Exactly as written, give back every record below.

# # # # #

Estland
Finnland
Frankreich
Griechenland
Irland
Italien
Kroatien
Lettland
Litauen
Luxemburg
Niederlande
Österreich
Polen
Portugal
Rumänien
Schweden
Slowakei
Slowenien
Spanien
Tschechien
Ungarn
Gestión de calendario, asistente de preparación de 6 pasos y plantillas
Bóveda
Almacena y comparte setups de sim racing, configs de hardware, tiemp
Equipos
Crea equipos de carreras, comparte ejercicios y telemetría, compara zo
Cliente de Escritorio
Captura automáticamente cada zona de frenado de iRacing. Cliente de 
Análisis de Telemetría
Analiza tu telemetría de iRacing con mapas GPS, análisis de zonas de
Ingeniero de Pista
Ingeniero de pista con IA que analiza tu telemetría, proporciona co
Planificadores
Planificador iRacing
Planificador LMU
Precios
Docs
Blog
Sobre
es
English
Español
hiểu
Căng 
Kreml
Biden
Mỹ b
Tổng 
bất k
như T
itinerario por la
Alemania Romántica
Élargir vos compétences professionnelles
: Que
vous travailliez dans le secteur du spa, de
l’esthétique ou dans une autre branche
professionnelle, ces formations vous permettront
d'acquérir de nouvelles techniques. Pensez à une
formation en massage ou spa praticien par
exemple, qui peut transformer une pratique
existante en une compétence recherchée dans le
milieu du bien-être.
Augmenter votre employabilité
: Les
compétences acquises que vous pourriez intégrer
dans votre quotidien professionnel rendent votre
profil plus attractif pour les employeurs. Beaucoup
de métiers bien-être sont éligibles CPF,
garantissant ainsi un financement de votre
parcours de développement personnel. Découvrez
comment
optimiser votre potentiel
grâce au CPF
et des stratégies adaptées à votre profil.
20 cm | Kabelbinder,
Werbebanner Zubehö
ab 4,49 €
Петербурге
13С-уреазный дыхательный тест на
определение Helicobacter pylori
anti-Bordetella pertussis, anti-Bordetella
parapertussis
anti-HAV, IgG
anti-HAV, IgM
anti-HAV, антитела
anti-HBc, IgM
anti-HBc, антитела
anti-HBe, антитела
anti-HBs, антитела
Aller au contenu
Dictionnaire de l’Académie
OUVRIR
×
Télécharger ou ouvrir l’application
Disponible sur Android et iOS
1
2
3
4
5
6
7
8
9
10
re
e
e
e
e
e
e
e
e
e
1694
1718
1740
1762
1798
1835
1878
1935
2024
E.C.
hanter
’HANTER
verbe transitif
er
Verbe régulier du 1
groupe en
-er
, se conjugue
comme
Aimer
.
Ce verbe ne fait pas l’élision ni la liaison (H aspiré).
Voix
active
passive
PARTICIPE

# # # # #

> _Answer to this task_:
Estland
Finnland
Frankreich
Griechenland
Irland
Italien
Kroatien
Lettland
Litauen
Luxemburg
Niederlande
Österreich
Polen
Portugal
Rumänien
Schweden
Slowakei
Slowenien
Spanien
Tschechien
Ungarn
Gestión de calendario, asistente de preparación de 6 pasos y plantillas
Bóveda
Almacena y comparte setups de sim racing, configs de hardware, tiemp
Equipos
Crea equipos de carreras, comparte ejercicios y telemetría, compara zo
Cliente de Escritorio
Captura automáticamente cada zona de frenado de iRacing. Cliente de 
Análisis de Telemetría
Analiza tu telemetría de iRacing con mapas GPS, análisis de zonas de
Ingeniero de Pista
Ingeniero de pista con IA que analiza tu telemetría, proporciona co
Planificadores
Planificador iRacing
Planificador LMU
Precios
Docs
Blog
Sobre
es
English
Español
hiểu
Căng 
Kreml
Biden
Mỹ b
Tổng 
bất k
như T
itinerario por la
Alemania Romántica
Élargir vos compétences professionnelles
: Que
vous travailliez dans le secteur du spa, de
l’esthétique ou dans une autre branche
professionnelle, ces formations vous permettront
d'acquérir de nouvelles techniques. Pensez à une
formation en massage ou spa praticien par
exemple, qui peut transformer une pratique
existante en une compétence recherchée dans le
milieu du bien-être.
Augmenter votre employabilité
: Les
compétences acquises que vous pourriez intégrer
dans votre quotidien professionnel rendent votre
profil plus attractif pour les employeurs. Beaucoup
de métiers bien-être sont éligibles CPF,
garantissant ainsi un financement de votre
parcours de développement personnel. Découvrez
comment
optimiser votre potentiel
grâce au CPF
et des stratégies adaptées à votre profil.
20 cm | Kabelbinder,
Werbebanner Zubehö
ab 4,49 €
Петербурге
13С-уреазный дыхательный тест на
определение Helicobacter pylori
anti-Bordetella pertussis, anti-Bordetella
parapertussis
anti-HAV, IgG
anti-HAV, IgM
anti-HAV, антитела
anti-HBc, IgM
anti-HBc, антитела
anti-HBe, антитела
anti-HBs, антитела
Aller au contenu
Dictionnaire de l’Académie
OUVRIR
×
Télécharger ou ouvrir l’application
Disponible sur Android et iOS
1
2
3
4
5
6
7
8
9
10
re
e
e
e
e
e
e
e
e
e
1694
1718
1740
1762
1798
1835
1878
1935
2024
E.C.
hanter
’HANTER
verbe transitif
er
Verbe régulier du 1
groupe en
-er
, se conjugue
comme
Aimer
.
Ce verbe ne fait pas l’élision ni la liaison (H aspiré).
Voix
active
passive
PARTICIPE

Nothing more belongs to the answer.